Nontraditional Student Pursues Future in Nursing for her Daughter’s Sake
Sarah Brugmann is a self-described “people person” from Mantua who has always wanted to be a nurse. Her own mother was diagnosed with Multiple Sclerosis (MS) even before Sarah was born. Since Sarah — along with her dad and sister — has been a caregiver for her mother for the past 15 years, this has greatly influenced her decision to pursue a future in nursing.
Having worked as a home healthcare provider and as a nurse’s aide, Sarah is a first-year nursing student, initially pursuing an associate’s degree in the short term; a bachelor’s and maybe a master’s degree in the long term. At age 26 and a single mother, Sarah is considered a nontraditional student. She had attended Kent State’s Kent campus seven years ago, but she dropped out to keep working as a night shift nurse’s aide. Now that she is a mother, she is motivated to return to college so she can better provide for her daughter.

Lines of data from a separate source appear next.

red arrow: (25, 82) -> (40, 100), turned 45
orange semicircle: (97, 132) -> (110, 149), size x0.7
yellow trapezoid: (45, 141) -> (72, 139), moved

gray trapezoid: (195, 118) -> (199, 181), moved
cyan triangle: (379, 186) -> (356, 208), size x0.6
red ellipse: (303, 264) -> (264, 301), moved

“Now,” she says, “I am ready for school and I’m enjoying Kent State Geauga and the Regional Academic Center with their smaller classes, increased interactions with professors and students, and the ability to meet so many more people. I know that sounds ironic since there are so many more students at Kent State Kent campus, but how do you get to know anyone in a lecture hall with 150 students? Besides, it’s 40 percent cheaper to get my education here. I’ll take it!”

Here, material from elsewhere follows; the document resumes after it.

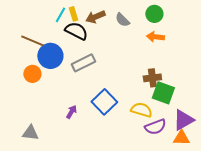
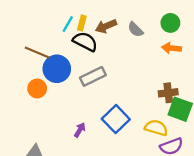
yellow rectangle: (73, 14) -> (82, 23), turned 32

Sarah acknowledges that the nursing program is difficult, but the support she receives from her professors helps her move forward. Anatomy and Physiology professor Daniela Popescu, M.D., Ph.D., has been especially helpful, Sarah says. “She is very easy to talk to and she answers my every question.”
Even beyond the classroom, Dr. Popescu has shared resources from her MS research through the Cleveland Clinic to support Sarah’s mother as she navigates the symptoms of MS. “She has gone out of her way to help me and my family, whether it be an educational article or just being someone I can talk to who understands the disease!” Sarah says.
In addition to her dedication as a mother and a student, Sarah is also committed to leadership within the student body. She serves as vice president of the Kent Sate Geauga Student Government at the Regional Academic Center, she is a student advocate within the Wellness Student Organization (The Wellness Club), and she is an active member of the National Student Nurses Association (NSNA). In addition, Sarah is a student worker, assisting Dean Spalsbury and the Kent State Geauga communications and marketing department.
“I am busy all the time!” Sarah admits. “I never stop moving and it is definitely a struggle to manage my time. But thankfully, I get support from family and friends who have helped me a great deal, watching my daughter on the weekends so I can get in study time. Also, being qualified for free childcare through the state, my daughter is at daycare during the week. Two years ago, before I started back to school, I was a bank teller and struggled to make ends meet. I knew I had to make a change.”
That was then. This is now. “Now I can go to school and reach for my goal to become an oncology, intensive care or hospice nurse,” Sarah says. “My options are endless. Now I am really moving forward!”